*** INPUT FOR THIS TASK ***

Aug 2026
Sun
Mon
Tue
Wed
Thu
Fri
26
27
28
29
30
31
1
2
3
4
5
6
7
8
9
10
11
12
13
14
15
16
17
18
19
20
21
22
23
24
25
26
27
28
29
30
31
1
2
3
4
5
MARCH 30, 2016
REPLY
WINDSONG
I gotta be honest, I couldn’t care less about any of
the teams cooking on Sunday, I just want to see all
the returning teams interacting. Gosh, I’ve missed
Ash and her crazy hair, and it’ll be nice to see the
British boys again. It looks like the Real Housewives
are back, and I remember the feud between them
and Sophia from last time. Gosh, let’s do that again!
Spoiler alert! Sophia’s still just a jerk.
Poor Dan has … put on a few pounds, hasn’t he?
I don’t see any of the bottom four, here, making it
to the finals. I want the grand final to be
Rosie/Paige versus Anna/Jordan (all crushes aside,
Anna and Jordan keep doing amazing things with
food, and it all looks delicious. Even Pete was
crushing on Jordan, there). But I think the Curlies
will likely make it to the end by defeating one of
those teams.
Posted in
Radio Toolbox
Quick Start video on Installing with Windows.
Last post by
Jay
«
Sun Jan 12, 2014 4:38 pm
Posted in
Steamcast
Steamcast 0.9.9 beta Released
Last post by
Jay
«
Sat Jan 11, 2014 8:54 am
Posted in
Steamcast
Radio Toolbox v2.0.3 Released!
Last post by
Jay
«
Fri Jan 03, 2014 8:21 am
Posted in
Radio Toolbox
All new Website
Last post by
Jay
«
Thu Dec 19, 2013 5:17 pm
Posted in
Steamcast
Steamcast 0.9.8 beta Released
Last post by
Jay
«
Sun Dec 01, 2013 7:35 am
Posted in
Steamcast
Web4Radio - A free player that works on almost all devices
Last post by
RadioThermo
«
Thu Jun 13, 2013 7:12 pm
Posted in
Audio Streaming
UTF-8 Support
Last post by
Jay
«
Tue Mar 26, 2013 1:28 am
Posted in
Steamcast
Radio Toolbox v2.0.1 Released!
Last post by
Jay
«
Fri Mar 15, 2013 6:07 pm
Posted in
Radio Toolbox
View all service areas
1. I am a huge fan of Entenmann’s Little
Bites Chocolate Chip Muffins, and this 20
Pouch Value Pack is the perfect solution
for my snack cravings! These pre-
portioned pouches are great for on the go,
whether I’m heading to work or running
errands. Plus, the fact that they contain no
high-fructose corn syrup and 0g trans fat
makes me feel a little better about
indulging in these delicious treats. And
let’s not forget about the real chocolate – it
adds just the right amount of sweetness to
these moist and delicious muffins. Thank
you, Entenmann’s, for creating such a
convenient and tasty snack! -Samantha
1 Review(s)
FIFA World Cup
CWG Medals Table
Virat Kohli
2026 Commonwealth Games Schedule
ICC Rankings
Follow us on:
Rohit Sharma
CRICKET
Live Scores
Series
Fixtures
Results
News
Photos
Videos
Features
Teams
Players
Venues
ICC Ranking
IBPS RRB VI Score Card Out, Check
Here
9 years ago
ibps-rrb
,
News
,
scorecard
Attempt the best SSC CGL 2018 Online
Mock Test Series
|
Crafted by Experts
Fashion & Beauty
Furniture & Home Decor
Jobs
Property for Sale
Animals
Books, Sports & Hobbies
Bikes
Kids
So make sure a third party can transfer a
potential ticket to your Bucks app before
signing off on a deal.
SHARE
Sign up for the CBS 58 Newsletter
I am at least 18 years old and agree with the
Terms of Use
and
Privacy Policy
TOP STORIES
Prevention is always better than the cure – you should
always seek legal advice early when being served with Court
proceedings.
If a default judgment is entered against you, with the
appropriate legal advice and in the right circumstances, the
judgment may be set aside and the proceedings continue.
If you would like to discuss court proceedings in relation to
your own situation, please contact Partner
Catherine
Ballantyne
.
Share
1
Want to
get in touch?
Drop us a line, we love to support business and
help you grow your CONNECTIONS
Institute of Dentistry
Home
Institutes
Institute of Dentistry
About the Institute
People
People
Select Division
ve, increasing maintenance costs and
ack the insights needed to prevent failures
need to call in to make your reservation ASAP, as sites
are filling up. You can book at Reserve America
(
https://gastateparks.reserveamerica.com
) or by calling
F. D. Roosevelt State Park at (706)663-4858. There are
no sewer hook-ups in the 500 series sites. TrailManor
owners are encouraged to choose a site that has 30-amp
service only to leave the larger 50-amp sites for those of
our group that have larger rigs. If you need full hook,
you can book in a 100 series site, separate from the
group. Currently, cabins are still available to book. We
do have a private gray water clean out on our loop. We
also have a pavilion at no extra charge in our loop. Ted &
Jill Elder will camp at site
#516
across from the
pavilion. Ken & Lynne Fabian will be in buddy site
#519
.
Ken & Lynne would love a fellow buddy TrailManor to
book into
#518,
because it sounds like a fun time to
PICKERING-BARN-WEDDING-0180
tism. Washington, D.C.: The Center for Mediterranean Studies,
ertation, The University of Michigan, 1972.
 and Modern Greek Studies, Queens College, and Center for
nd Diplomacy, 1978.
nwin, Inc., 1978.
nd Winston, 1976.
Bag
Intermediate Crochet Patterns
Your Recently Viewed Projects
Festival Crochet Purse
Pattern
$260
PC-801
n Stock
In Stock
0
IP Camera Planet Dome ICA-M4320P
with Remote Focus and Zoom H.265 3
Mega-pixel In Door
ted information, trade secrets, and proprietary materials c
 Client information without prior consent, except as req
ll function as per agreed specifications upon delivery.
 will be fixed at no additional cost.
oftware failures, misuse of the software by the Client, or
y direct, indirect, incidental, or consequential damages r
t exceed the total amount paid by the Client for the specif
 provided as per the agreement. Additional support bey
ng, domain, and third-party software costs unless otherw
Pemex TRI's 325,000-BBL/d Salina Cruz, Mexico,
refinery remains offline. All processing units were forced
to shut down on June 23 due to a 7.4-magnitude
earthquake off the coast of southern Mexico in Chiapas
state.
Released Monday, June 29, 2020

*** End of INPUT FOR THIS TASK ***

**WHAT YOU SHOULD DO:**
Reproduce all the records precisely.

**TASK OUTPUT:**
Aug 2026
Sun
Mon
Tue
Wed
Thu
Fri
26
27
28
29
30
31
1
2
3
4
5
6
7
8
9
10
11
12
13
14
15
16
17
18
19
20
21
22
23
24
25
26
27
28
29
30
31
1
2
3
4
5
MARCH 30, 2016
REPLY
WINDSONG
I gotta be honest, I couldn’t care less about any of
the teams cooking on Sunday, I just want to see all
the returning teams interacting. Gosh, I’ve missed
Ash and her crazy hair, and it’ll be nice to see the
British boys again. It looks like the Real Housewives
are back, and I remember the feud between them
and Sophia from last time. Gosh, let’s do that again!
Spoiler alert! Sophia’s still just a jerk.
Poor Dan has … put on a few pounds, hasn’t he?
I don’t see any of the bottom four, here, making it
to the finals. I want the grand final to be
Rosie/Paige versus Anna/Jordan (all crushes aside,
Anna and Jordan keep doing amazing things with
food, and it all looks delicious. Even Pete was
crushing on Jordan, there). But I think the Curlies
will likely make it to the end by defeating one of
those teams.
Posted in
Radio Toolbox
Quick Start video on Installing with Windows.
Last post by
Jay
«
Sun Jan 12, 2014 4:38 pm
Posted in
Steamcast
Steamcast 0.9.9 beta Released
Last post by
Jay
«
Sat Jan 11, 2014 8:54 am
Posted in
Steamcast
Radio Toolbox v2.0.3 Released!
Last post by
Jay
«
Fri Jan 03, 2014 8:21 am
Posted in
Radio Toolbox
All new Website
Last post by
Jay
«
Thu Dec 19, 2013 5:17 pm
Posted in
Steamcast
Steamcast 0.9.8 beta Released
Last post by
Jay
«
Sun Dec 01, 2013 7:35 am
Posted in
Steamcast
Web4Radio - A free player that works on almost all devices
Last post by
RadioThermo
«
Thu Jun 13, 2013 7:12 pm
Posted in
Audio Streaming
UTF-8 Support
Last post by
Jay
«
Tue Mar 26, 2013 1:28 am
Posted in
Steamcast
Radio Toolbox v2.0.1 Released!
Last post by
Jay
«
Fri Mar 15, 2013 6:07 pm
Posted in
Radio Toolbox
View all service areas
1. I am a huge fan of Entenmann’s Little
Bites Chocolate Chip Muffins, and this 20
Pouch Value Pack is the perfect solution
for my snack cravings! These pre-
portioned pouches are great for on the go,
whether I’m heading to work or running
errands. Plus, the fact that they contain no
high-fructose corn syrup and 0g trans fat
makes me feel a little better about
indulging in these delicious treats. And
let’s not forget about the real chocolate – it
adds just the right amount of sweetness to
these moist and delicious muffins. Thank
you, Entenmann’s, for creating such a
convenient and tasty snack! -Samantha
1 Review(s)
FIFA World Cup
CWG Medals Table
Virat Kohli
2026 Commonwealth Games Schedule
ICC Rankings
Follow us on:
Rohit Sharma
CRICKET
Live Scores
Series
Fixtures
Results
News
Photos
Videos
Features
Teams
Players
Venues
ICC Ranking
IBPS RRB VI Score Card Out, Check
Here
9 years ago
ibps-rrb
,
News
,
scorecard
Attempt the best SSC CGL 2018 Online
Mock Test Series
|
Crafted by Experts
Fashion & Beauty
Furniture & Home Decor
Jobs
Property for Sale
Animals
Books, Sports & Hobbies
Bikes
Kids
So make sure a third party can transfer a
potential ticket to your Bucks app before
signing off on a deal.
SHARE
Sign up for the CBS 58 Newsletter
I am at least 18 years old and agree with the
Terms of Use
and
Privacy Policy
TOP STORIES
Prevention is always better than the cure – you should
always seek legal advice early when being served with Court
proceedings.
If a default judgment is entered against you, with the
appropriate legal advice and in the right circumstances, the
judgment may be set aside and the proceedings continue.
If you would like to discuss court proceedings in relation to
your own situation, please contact Partner
Catherine
Ballantyne
.
Share
1
Want to
get in touch?
Drop us a line, we love to support business and
help you grow your CONNECTIONS
Institute of Dentistry
Home
Institutes
Institute of Dentistry
About the Institute
People
People
Select Division
ve, increasing maintenance costs and
ack the insights needed to prevent failures
need to call in to make your reservation ASAP, as sites
are filling up. You can book at Reserve America
(
https://gastateparks.reserveamerica.com
) or by calling
F. D. Roosevelt State Park at (706)663-4858. There are
no sewer hook-ups in the 500 series sites. TrailManor
owners are encouraged to choose a site that has 30-amp
service only to leave the larger 50-amp sites for those of
our group that have larger rigs. If you need full hook,
you can book in a 100 series site, separate from the
group. Currently, cabins are still available to book. We
do have a private gray water clean out on our loop. We
also have a pavilion at no extra charge in our loop. Ted &
Jill Elder will camp at site
#516
across from the
pavilion. Ken & Lynne Fabian will be in buddy site
#519
.
Ken & Lynne would love a fellow buddy TrailManor to
book into
#518,
because it sounds like a fun time to
PICKERING-BARN-WEDDING-0180
tism. Washington, D.C.: The Center for Mediterranean Studies,
ertation, The University of Michigan, 1972.
 and Modern Greek Studies, Queens College, and Center for
nd Diplomacy, 1978.
nwin, Inc., 1978.
nd Winston, 1976.
Bag
Intermediate Crochet Patterns
Your Recently Viewed Projects
Festival Crochet Purse
Pattern
$260
PC-801
n Stock
In Stock
0
IP Camera Planet Dome ICA-M4320P
with Remote Focus and Zoom H.265 3
Mega-pixel In Door
ted information, trade secrets, and proprietary materials c
 Client information without prior consent, except as req
ll function as per agreed specifications upon delivery.
 will be fixed at no additional cost.
oftware failures, misuse of the software by the Client, or
y direct, indirect, incidental, or consequential damages r
t exceed the total amount paid by the Client for the specif
 provided as per the agreement. Additional support bey
ng, domain, and third-party software costs unless otherw
Pemex TRI's 325,000-BBL/d Salina Cruz, Mexico,
refinery remains offline. All processing units were forced
to shut down on June 23 due to a 7.4-magnitude
earthquake off the coast of southern Mexico in Chiapas
state.
Released Monday, June 29, 2020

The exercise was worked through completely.